“We did this even though we may have not felt forgiving. The feeling of forgiveness may come some time after the act of forgiving.”
– Life with Hope, third edition, page 38
Holding on to my resentments slowly consumed my spirit. I formed bricks with each one and stacked them between myself and others. I became convinced that connection only brought pain. I waited for sincere apologies from those who had deeply harmed me. The longer I waited, the longer the hurt remained. Recovery allowed me to see that the holding on was the problem. I was never going to hear what I had hoped; however, it was in my power to release this burden of hate.
Quietly, to myself, I vowed to let these resentments go. At first it didn’t sit well with me. It didn’t feel right after attaching myself to these feelings for so long. As I turned my focus inward and examined the ways that I had contributed to these situations, I began to realize it wasn’t always as black and white as I thought. There was so much gray space to consider. In time, I forgave every person that had hurt me. I began to see their humanity. Their pain had caused them to pass it along to someone else. I knew it had to stop with me. This didn’t mean that I had to allow them all back into my life or to forget what had happened between us.

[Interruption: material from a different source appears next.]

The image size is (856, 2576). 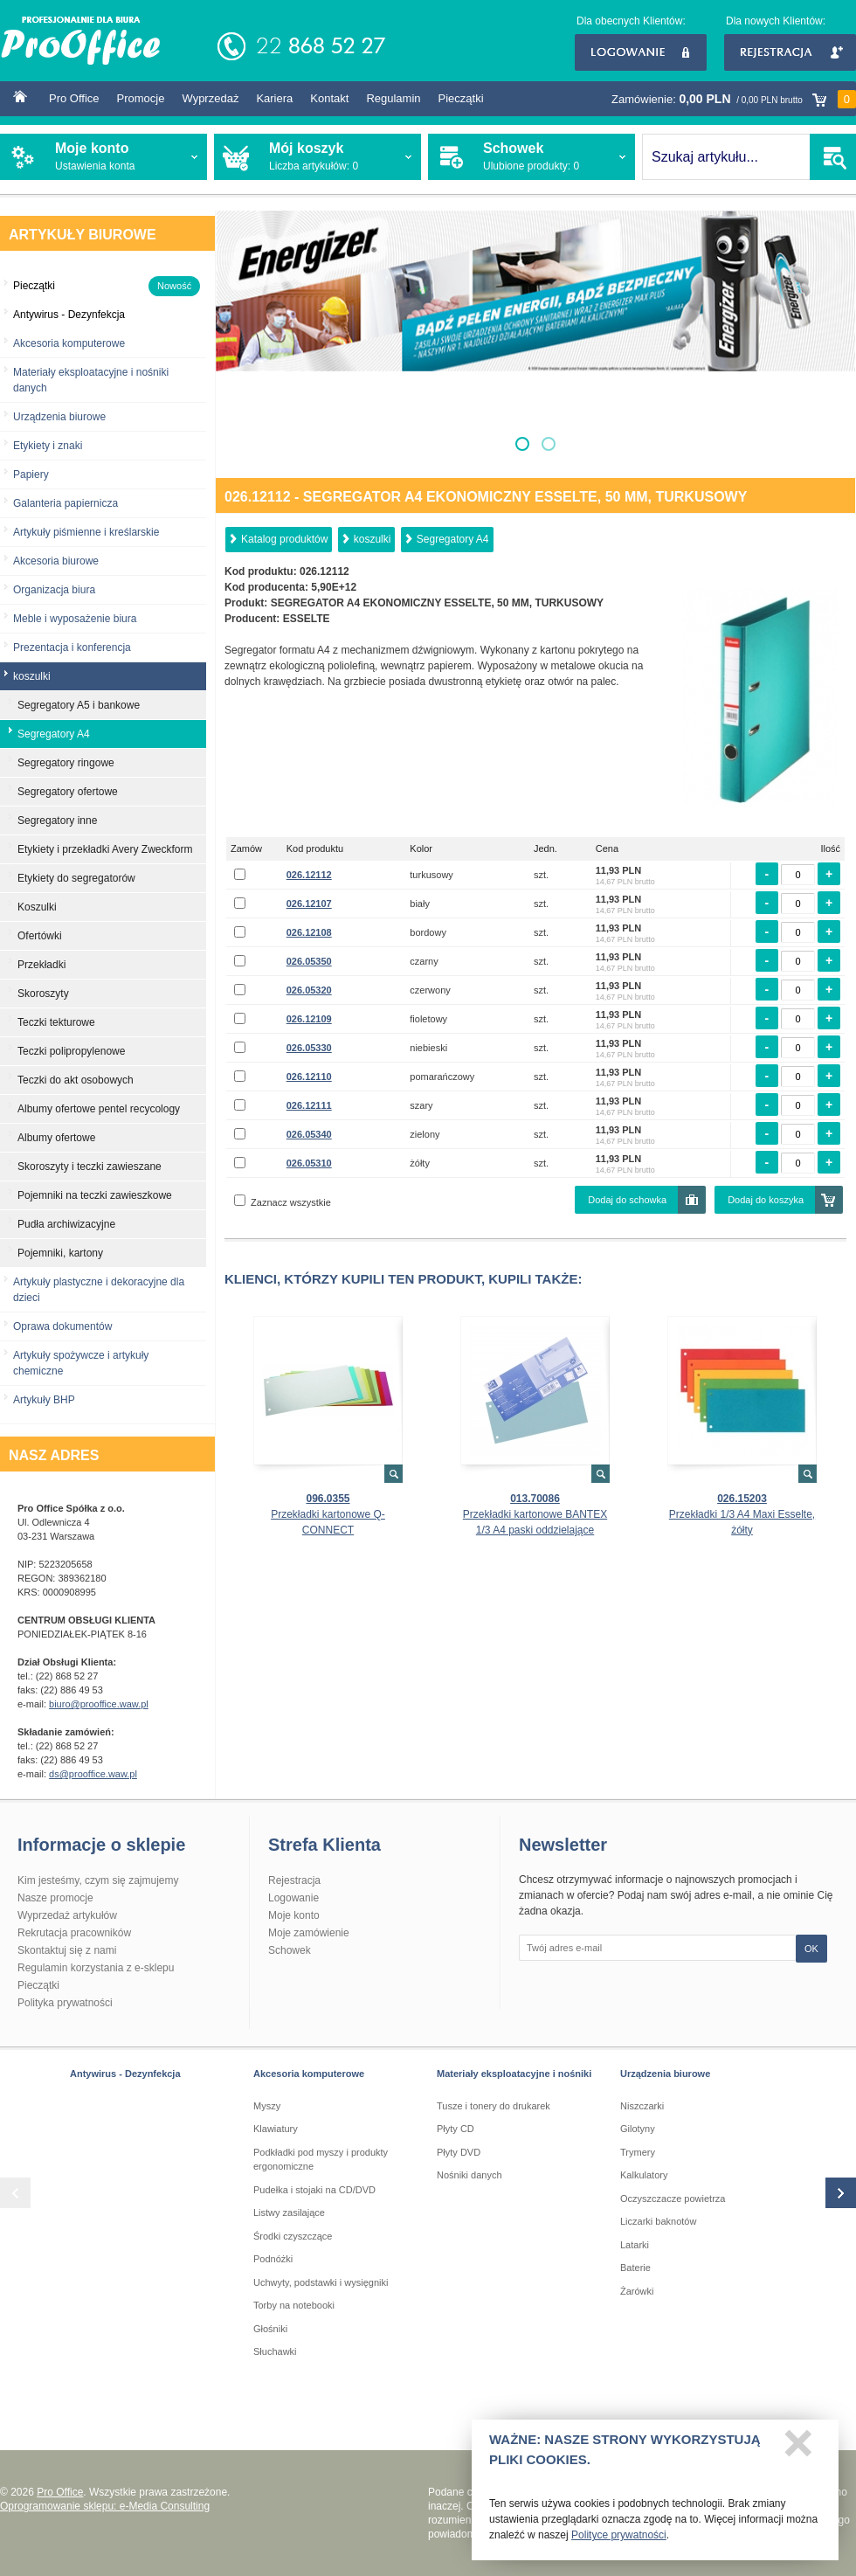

Instead, I opened myself up to healthy connections knowing they were a necessary component to healing. I learned to create boundaries that allowed me to trust people again while also keeping myself safe. I have faith that this shift in perspective will bring me more joy and contentment than I have ever experienced before.
Final thought: Just for today, I will practice the act of forgiveness even if I don’t feel ready. I have faith that it will feel more genuine in time.